Abstract

Malicious activities on the Internet are one of the most dangerous threats to users and organizations. Because of the flexibility a nd accessibility of domains, cyber criminals often utilize them to launch cyber attacks such as phishing or malware. Most of traditional malicious domain detection methods rely on feature engineering to learn the patterns of malicious domains. However, these methods can be easily evaded by some sophisticated evasion techniques such as Domain-flux or Fast-flux. Some recent studies utilized graph-based models to infer malicious domains and achieved better performance, yet without a fine-grained modeling of DNS scenarios. In this paper, we propose an attributed heterogeneous graph neural network model, GAMD, to detect malicious domains in a semi-supervised learning paradigm.
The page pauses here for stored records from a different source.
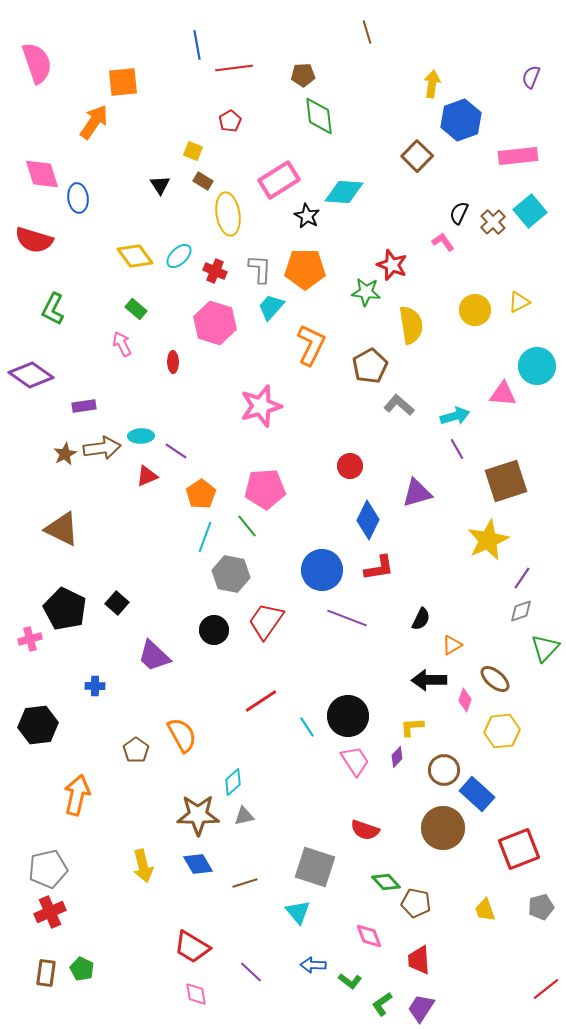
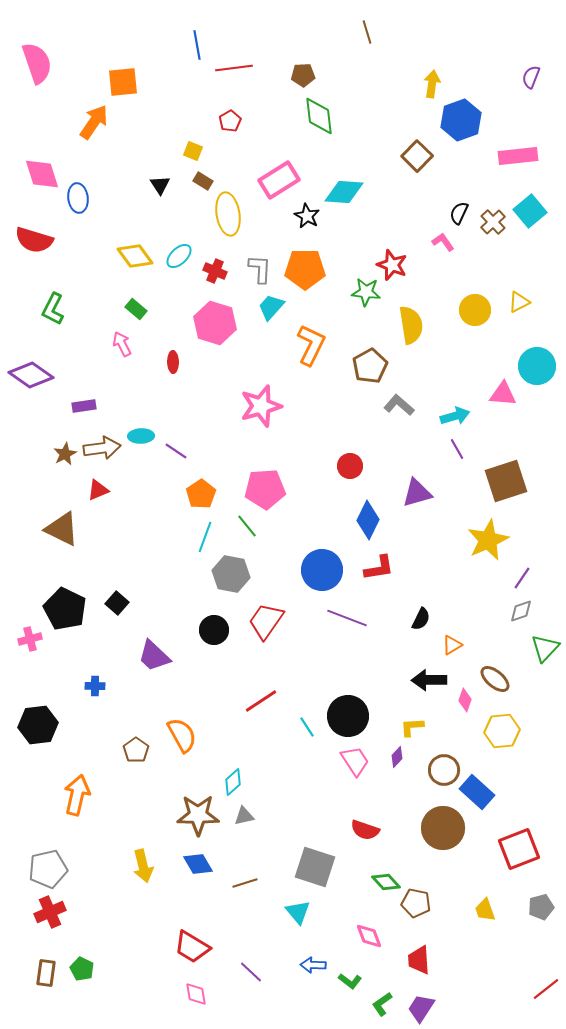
red triangle at (147, 476): moved 49 px left, 14 px down
blue rectangle at (477, 794): moved 2 px up
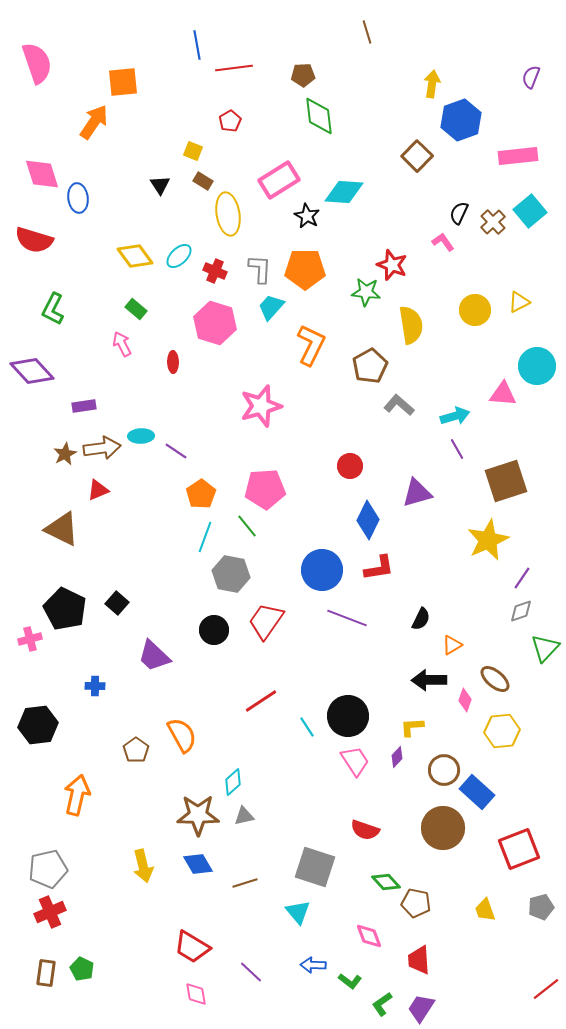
purple diamond at (31, 375): moved 1 px right, 4 px up; rotated 12 degrees clockwise
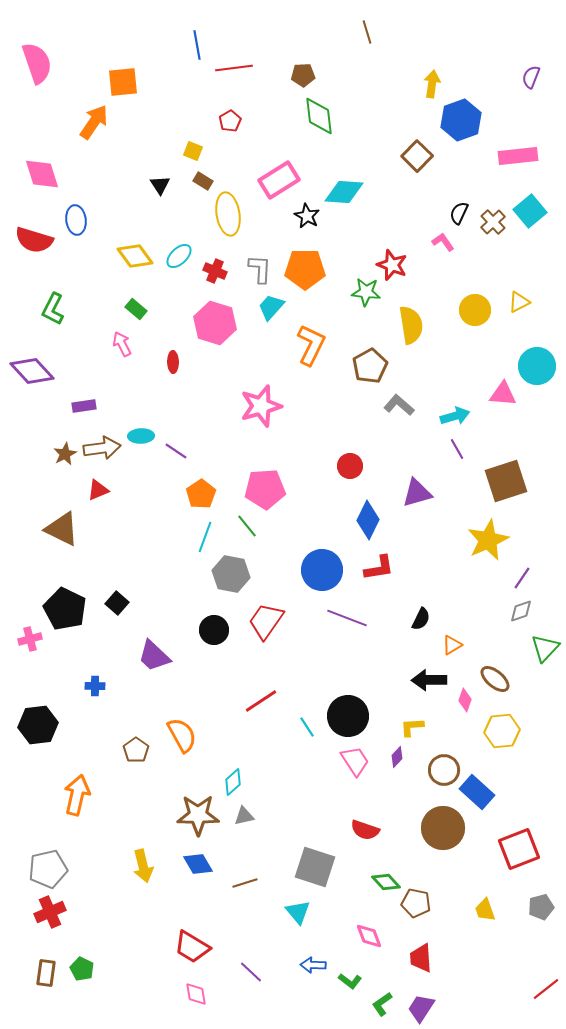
blue ellipse at (78, 198): moved 2 px left, 22 px down
red trapezoid at (419, 960): moved 2 px right, 2 px up
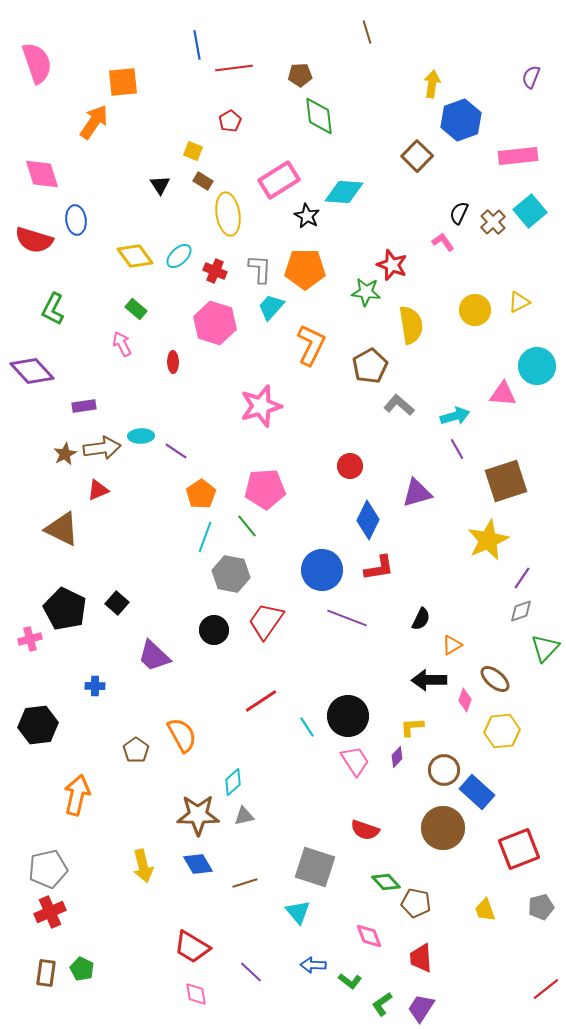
brown pentagon at (303, 75): moved 3 px left
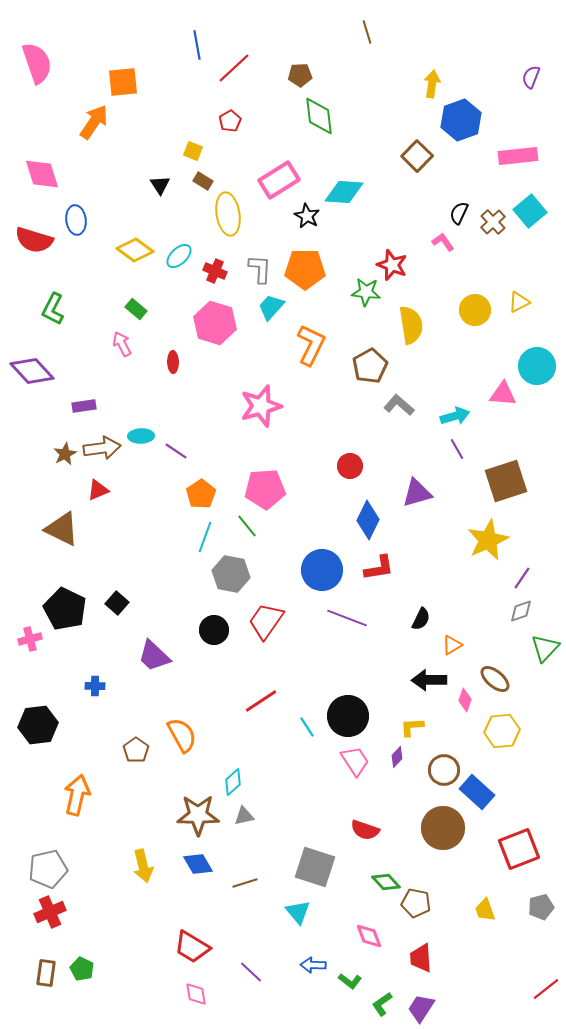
red line at (234, 68): rotated 36 degrees counterclockwise
yellow diamond at (135, 256): moved 6 px up; rotated 18 degrees counterclockwise
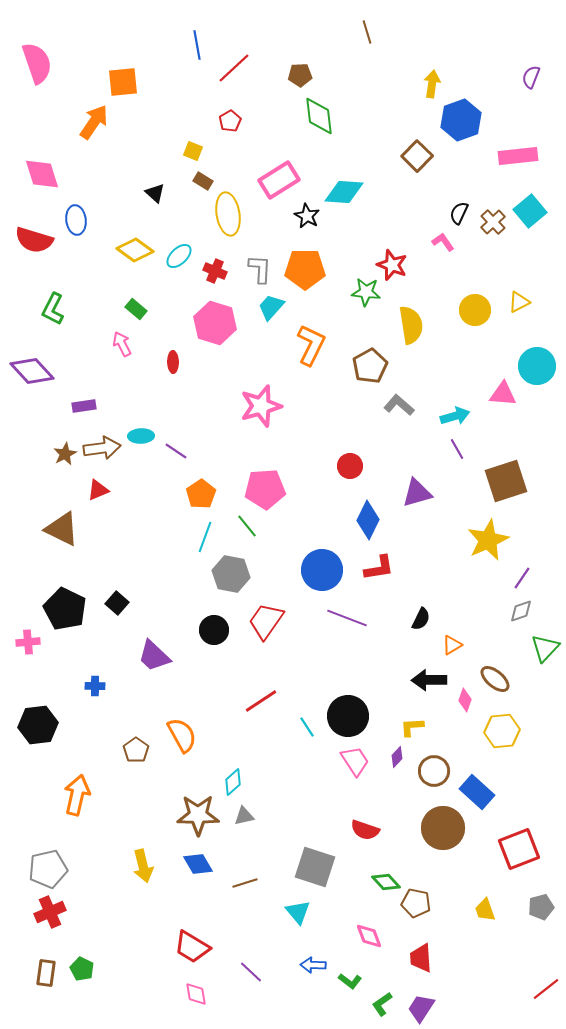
black triangle at (160, 185): moved 5 px left, 8 px down; rotated 15 degrees counterclockwise
pink cross at (30, 639): moved 2 px left, 3 px down; rotated 10 degrees clockwise
brown circle at (444, 770): moved 10 px left, 1 px down
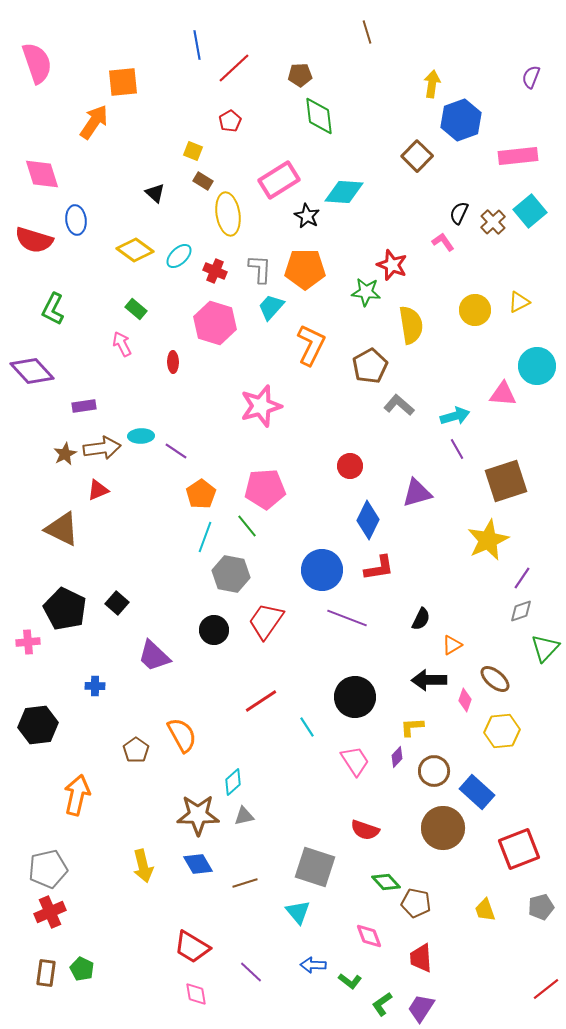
black circle at (348, 716): moved 7 px right, 19 px up
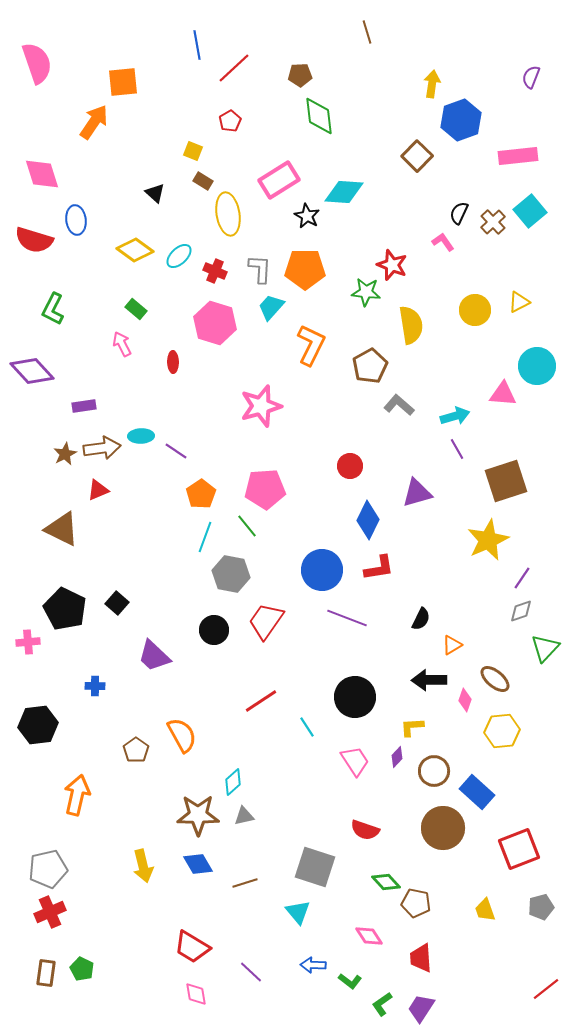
pink diamond at (369, 936): rotated 12 degrees counterclockwise
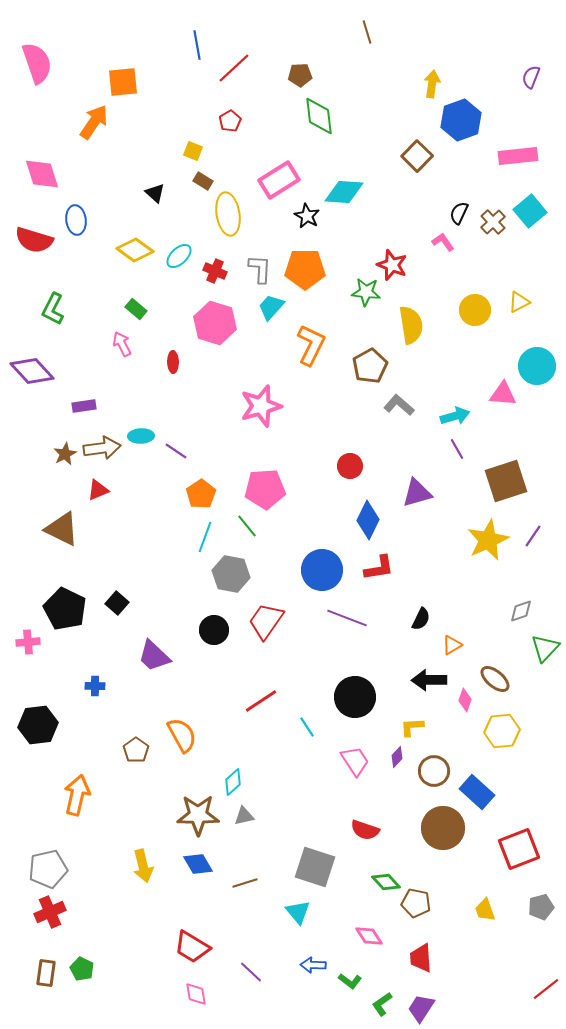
purple line at (522, 578): moved 11 px right, 42 px up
Concretely, we utilize attributed heterogeneous information network to model the DNS scenarios with different types of nodes including domain, host, resolved-IP and different types of relation, such as request and resolution relations. We then design a fine-grained node type-aware feature transformation and edge type-aware aggregation mechanism to fuse the node attributes and structure information simultaneously and complete the inference over DNS graphs. In the experiments, we evaluate the performance of our model on a large-scale realworld passive DNS data and show that the proposed method outperforms the state-of-the-art in most evaluation metrics.